Re: [EME] Switching decoders when the key system is specified from Steven Robertson on 2012-10-03 (public-html-media@w3.org from October 2012)

From: Steven Robertson <strobe@google.com>
Date: Wed, 3 Oct 2012 16:09:29 -0700
To: Aaron Colwell <acolwell@google.com>
Cc: David Dorwin <ddorwin@google.com>, "<public-html-media@w3.org>" <public-html-media@w3.org>
Message-ID: <CAJtuSCvGBBUZGbJiX-uJTOxbNGu2DFBNZK0eo0bXwhGH+duE-A@mail.gmail.com>
CIL. The gist of it is that I like the conceptual purity of making sure
applications have as few requirements to worry about as possible with
regard to changing key systems, but I feel that the tradeoff in terms of
ubiquity and compatibility of implementations is too large to allow this.

EME with this restriction (along with MSE) is attainable for CE systems
integrators in this and the next few generations because it's mostly a
browser level for current devices. Doing EME to spec without any of the
proposed restrictions would require end-to-end integration for device
makers, which for them is four or five suppliers deep.

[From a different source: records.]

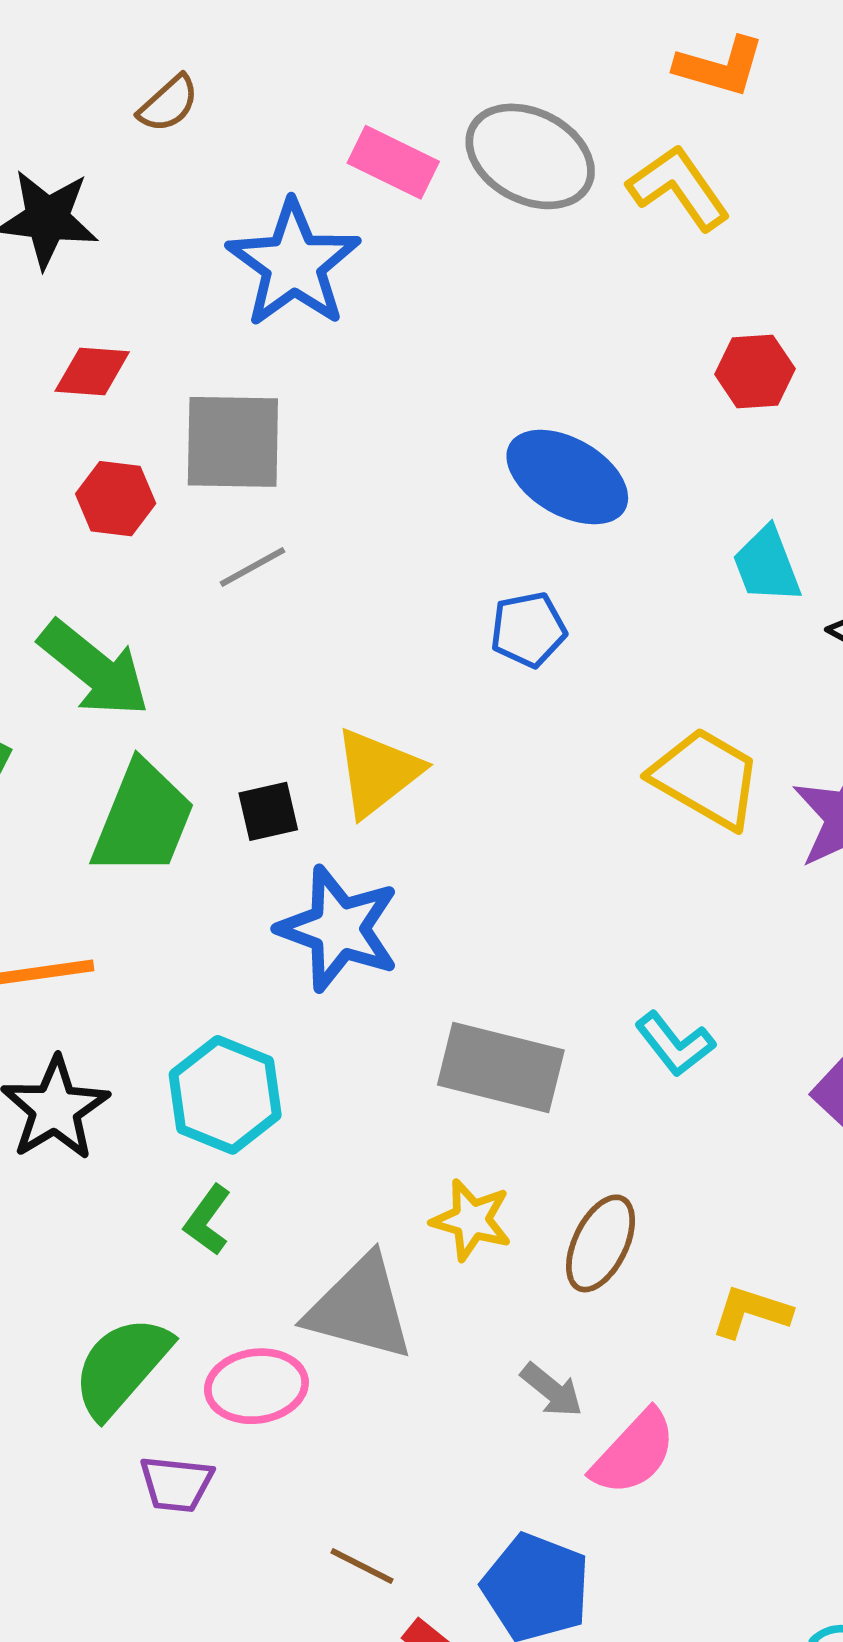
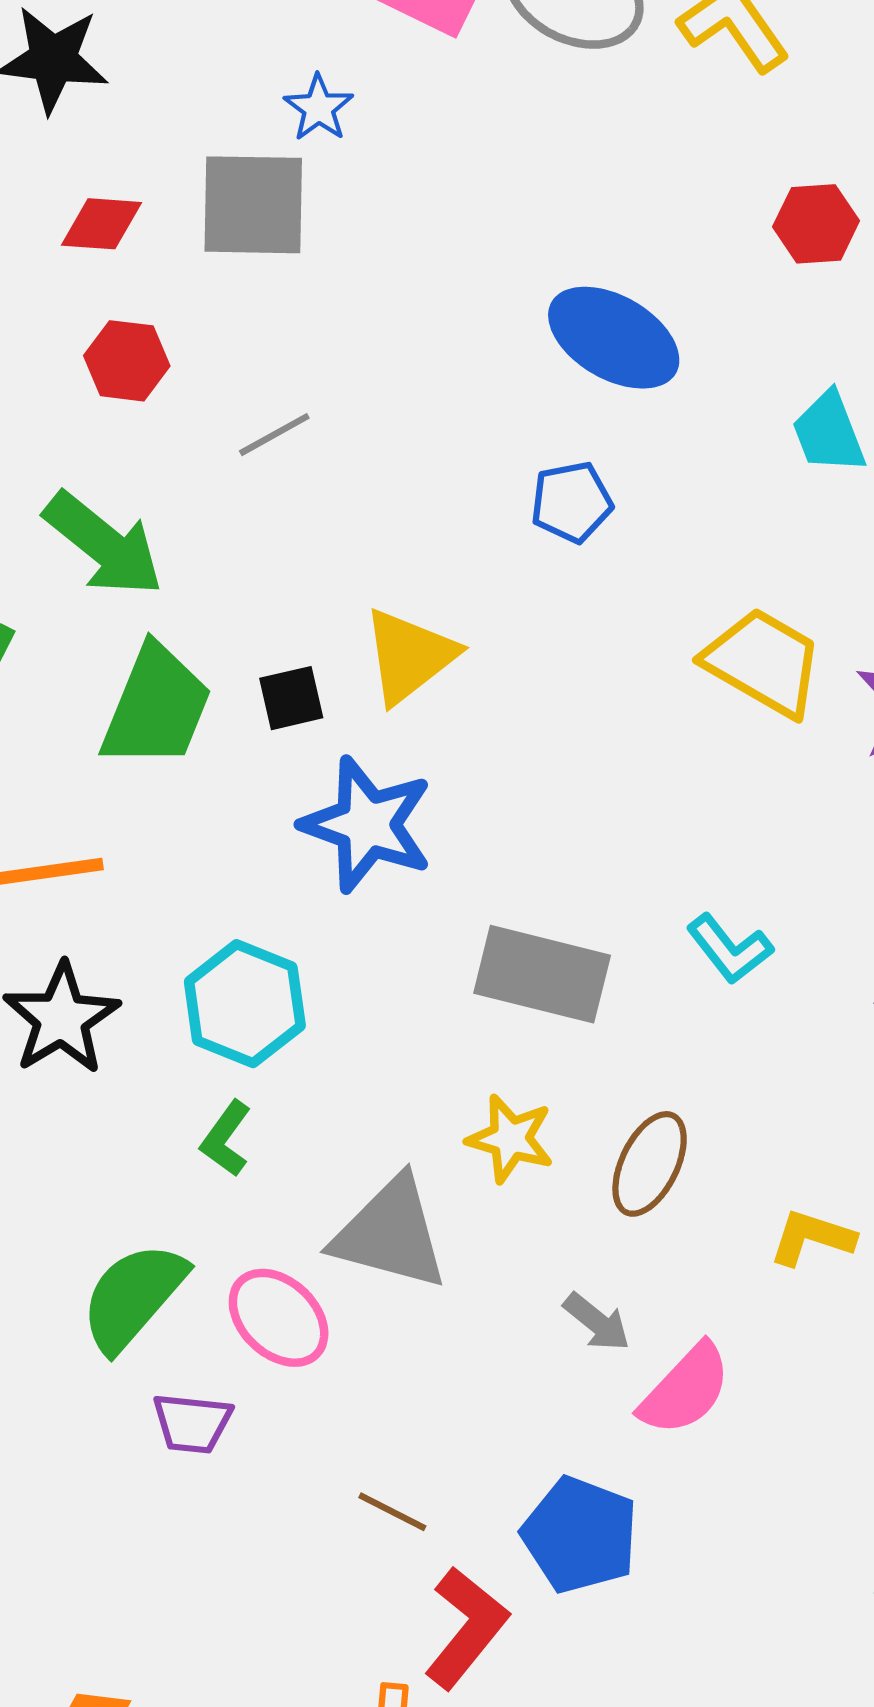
blue star: (294, 264) -> (319, 108), size x0.5
gray square: (233, 442) -> (253, 205), moved
pink ellipse: (256, 1386) -> (279, 1318), turned 52

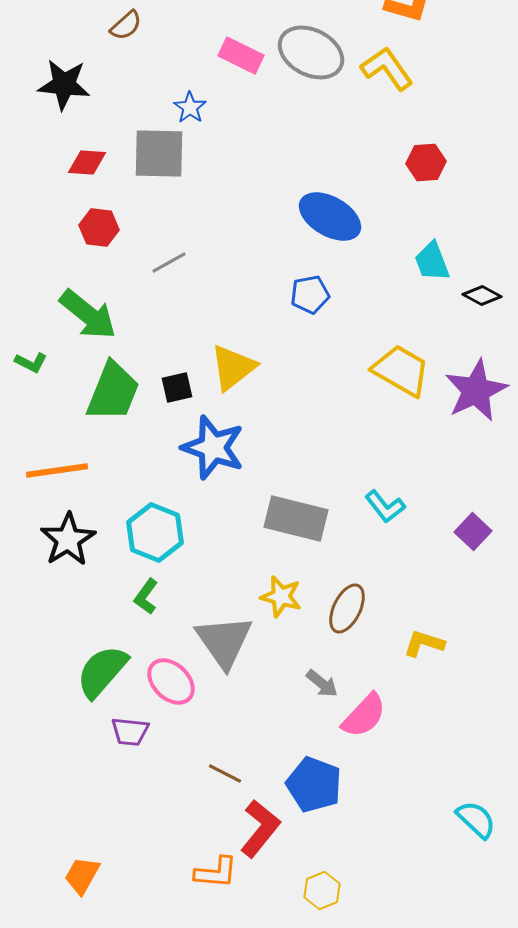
gray triangle: (390, 1233) -> (224, 642), turned 40

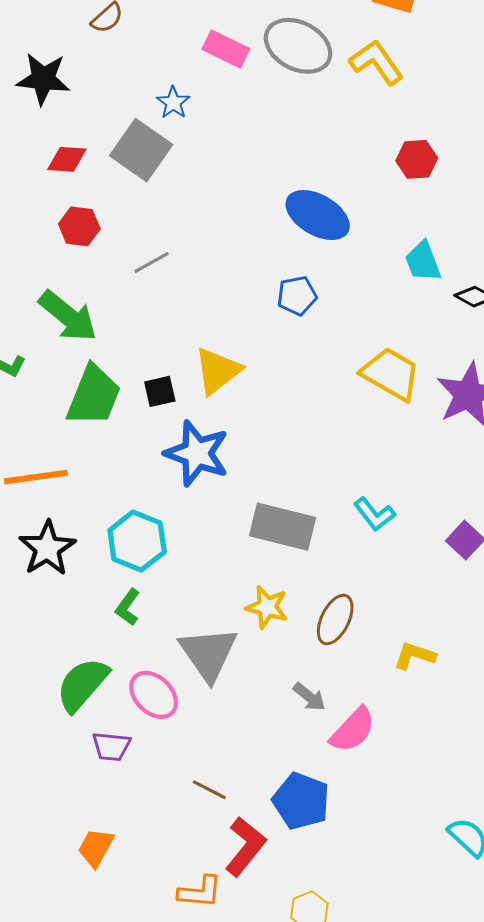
gray square: (159, 154) -> (141, 150), turned 34
orange trapezoid: (82, 876) -> (96, 848), moved

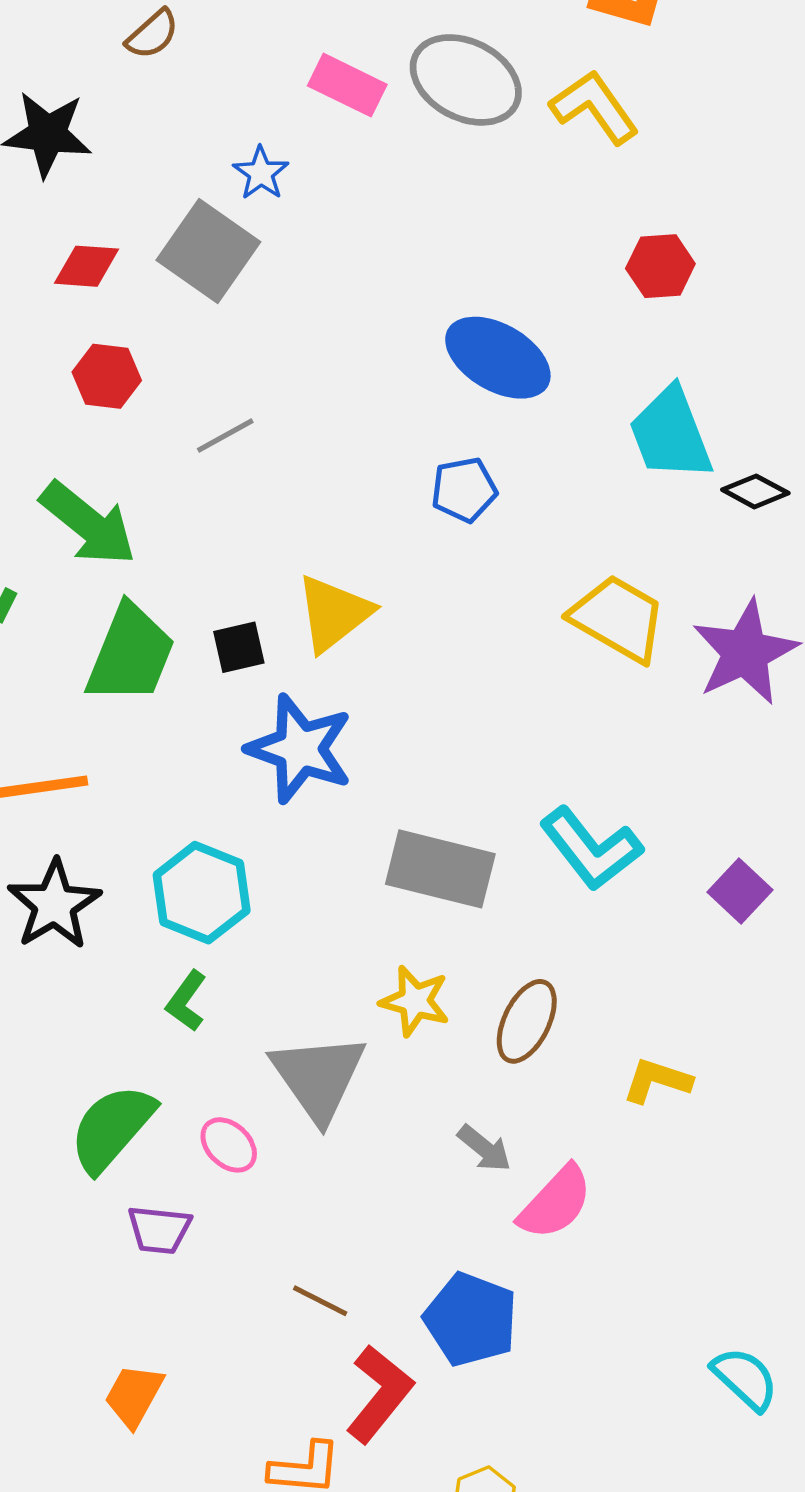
cyan trapezoid: (423, 261) -> (671, 434), size x1.4
cyan L-shape: (374, 514) -> (591, 849), size x1.5
pink ellipse: (154, 695) -> (229, 1145), size x0.7

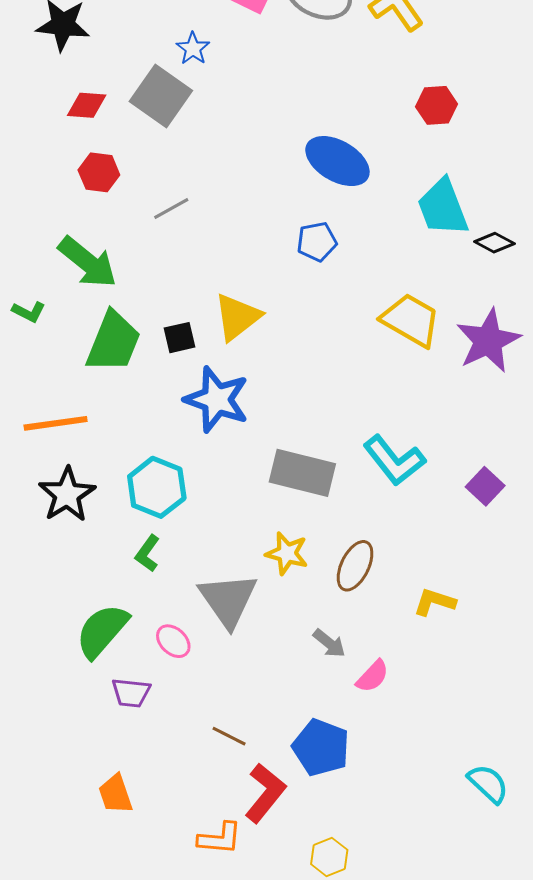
pink semicircle: (555, 1203) -> (373, 676), size x0.7
orange trapezoid: (134, 1396) -> (115, 794), turned -48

On Wed, Oct 3, 2012 at 1:09 PM, Aaron Colwell <acolwell@google.com> wrote:

> I don't think a switch in the middle of a GOP would be a problem. In
>
the case of MSE at least, encryption changes requires an init segment
> and then a new media segment to get appended. Since media segments are
> required to start at a random access point you'll always have a
> keyframe so initializing a new decoder shouldn't be a problem.
>

I think this might be a little optimistic. On CE devices, a key system
switch can entail things like switching the media processor used (yep,
"processor": some implementations run trusted media decode on a separate
core from normal media decode, which may be on a separate package from a
different supplier), renegotiating display connection for HDCP and
disabling analog outputs, disabling audio mixing so that audio can be
forwarded with encryption, and tearing down the read-write graphics stack
and replacing it with one that treats all operations as write-only.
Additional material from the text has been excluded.